Nicotine Conjugate Vaccine as a Novel Approach to Smoking Cessation

Anne R. Ottney, Pharm.D

Disclosures

Pharmacotherapy. 2011;31(7):703-713. 

In This Article

Abstract and Introduction

Abstract

Despite significant reductions over the past 45 years in the percentage of individuals smoking cigarettes, tobacco-related illnesses remain the leading cause of preventable death in the United States. Although the health risks of tobacco use have been clearly outlined, addiction to nicotine traditionally has been one of the more challenging habits to break. Seven first-line therapies to treat tobacco use and dependence are available; however, annual quit rates remain surprisingly low, suggesting that continued research and development in the area of smoking cessation are warranted. In an attempt to improve long-term quit rates and blunt the reinforcing effects of nicotine in the brain, the nicotine conjugate vaccine was developed as a novel approach for the treatment of nicotine dependence. Vaccine administration produces nicotine-specific antibodies that bind to nicotine from exogenous sources, creating a large unit that is not able to cross the blood-brain barrier, which limits the rate and extent of nicotine absorption into the brain. Results of clinical trials indicate that individuals achieving high nicotine-specific antibody levels with the nicotine conjugate vaccine have greater success with smoking cessation at 12 months compared with those with lower levels. Adverse effects associated with the nicotine conjugate vaccine have been primarily mild and localized in nature, with minimal systemic effects. The most commonly reported adverse effects include tenderness and ache at the injection site, general discomfort, headache, and muscle ache. Awaiting results of phase III trials, the true clinical utility of the nicotine conjugate vaccine is yet to be realized, although this investigational vaccine represents a distinctive administration model that may improve patient adherence and increase the ability to achieve abstinence from cigarette smoking.

Introduction

Despite significant reductions over the past 45 years in the percentage of individuals smoking cigarettes in the United States, tobacco-related illnesses remain the leading cause of preventable death, killing approximately 443,000 individuals annually.[1,2] Estimates from 2009 indicate that 20.6% of U.S. adults are smokers, a percentage that has remained relatively unchanged over the past 6 years and still significantly above the Healthy People 2010 goal of 12%.[1] Simulation models indicate that if no progress is made in reducing smoking initiation and increasing success with cessation attempts, smoking rates in the United States will level off at 13.5% around the middle of the century.[3] Globally, tobacco is responsible for over 5 million deaths every year, with developing countries at substantially higher risk than developed countries. Highlighting the urgency of the tobacco epidemic worldwide, tobacco is expected to be accountable for over a billion deaths by the end of the century unless immediate widespread action is taken.[4]

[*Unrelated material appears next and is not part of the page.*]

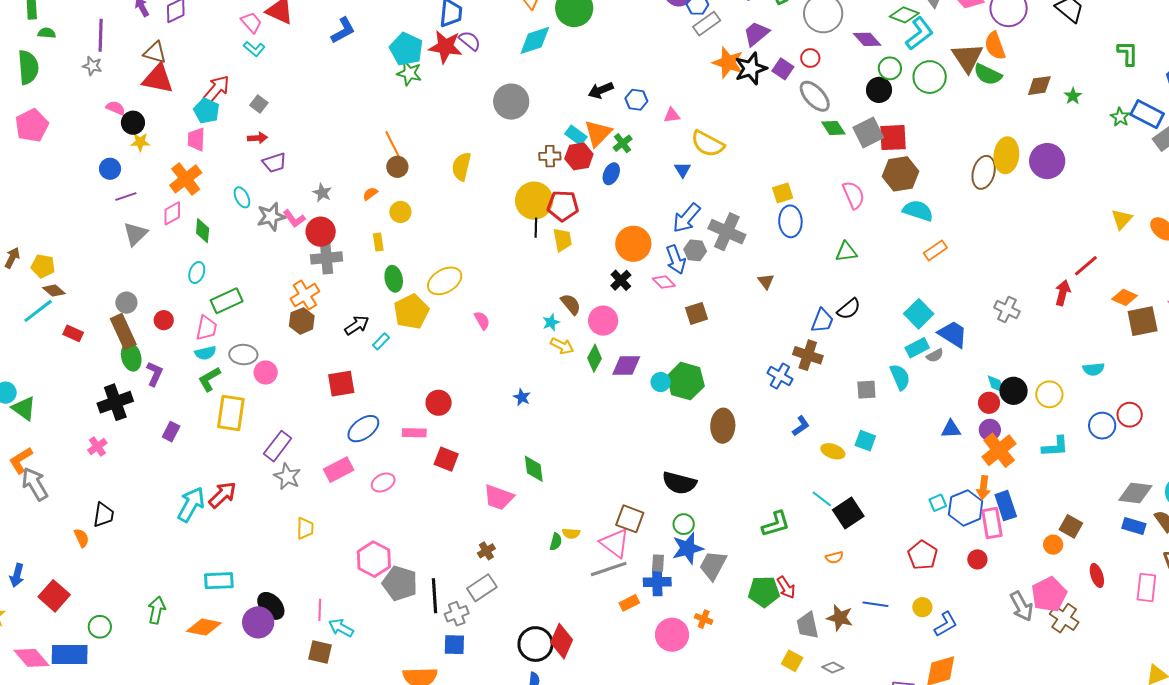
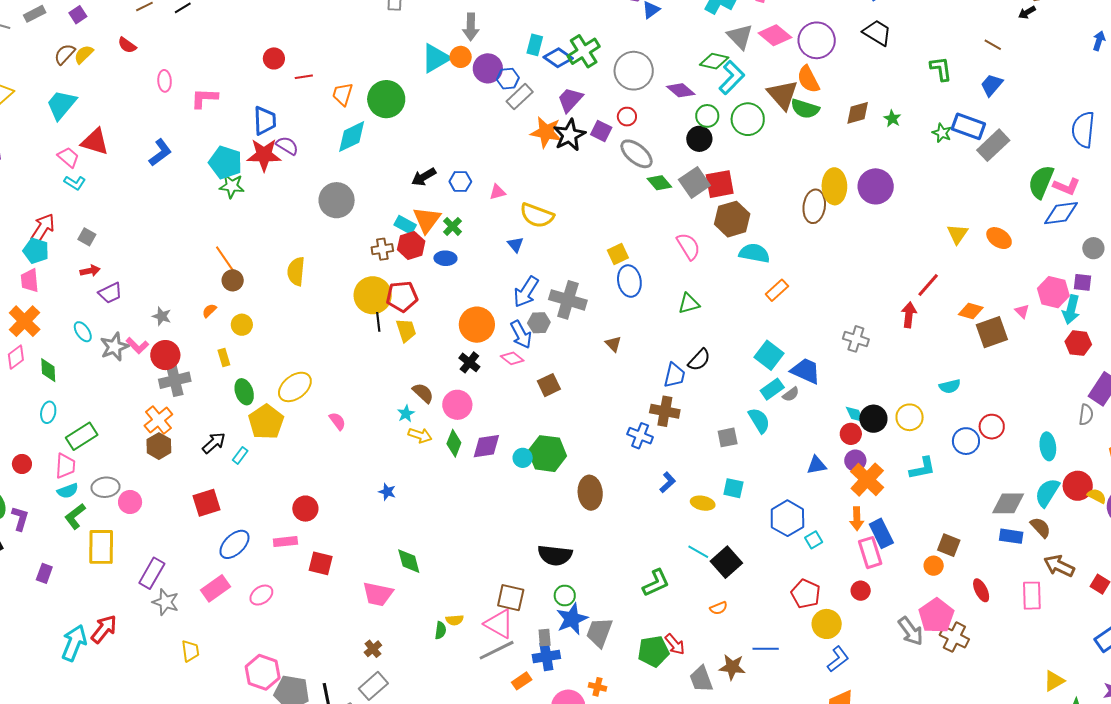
blue ellipse: (611, 174) -> (445, 258), turned 75
blue hexagon: (966, 508) -> (787, 518), moved
yellow circle: (922, 607) -> (827, 624), moved, size x1.5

Although the health risks of tobacco use have been clearly outlined, addiction to nicotine traditionally has been one of the more challenging habits to break. The development of the cigarette as a nicotine delivery device allows nicotine to reach the brain within seconds of inhalation, stimulating multiple reward pathways and neurotransmitters, including dopamine, serotonin, norepinephrine, vasopressin, glutamate, γ-aminobutyric acid, and β-endorphins.[5] Individual response to nicotine varies widely based on genetic determinants and environmental factors, with research indicating that the younger an individual starts smoking, the more highly dependent the person is likely to become.[6]

Drug therapies to assist individuals interested in smoking cessation were first introduced on the market with the nicotine gum in 1984.[7] Seven first-line therapies—nicotine gum, nicotine patch, nicotine lozenge, nicotine nasal spray, nicotine inhaler, bupropion, and varenicline—are endorsed by the most recent publication of the U.S. Department of Health and Human Services guidelines for treating tobacco use and dependence.[8] Varenicline, a partial agonist that both stimulates and blocks binding sites for nicotine in the brain, was the last smoking-cessation drug approved by the U.S. Food and Drug Administration. Despite improved success with these therapies, annual quit rates remain surprisingly low (< 10% remain abstinent at 1 yr), suggesting that continued research and development in the area of smoking cessation are warranted.[9]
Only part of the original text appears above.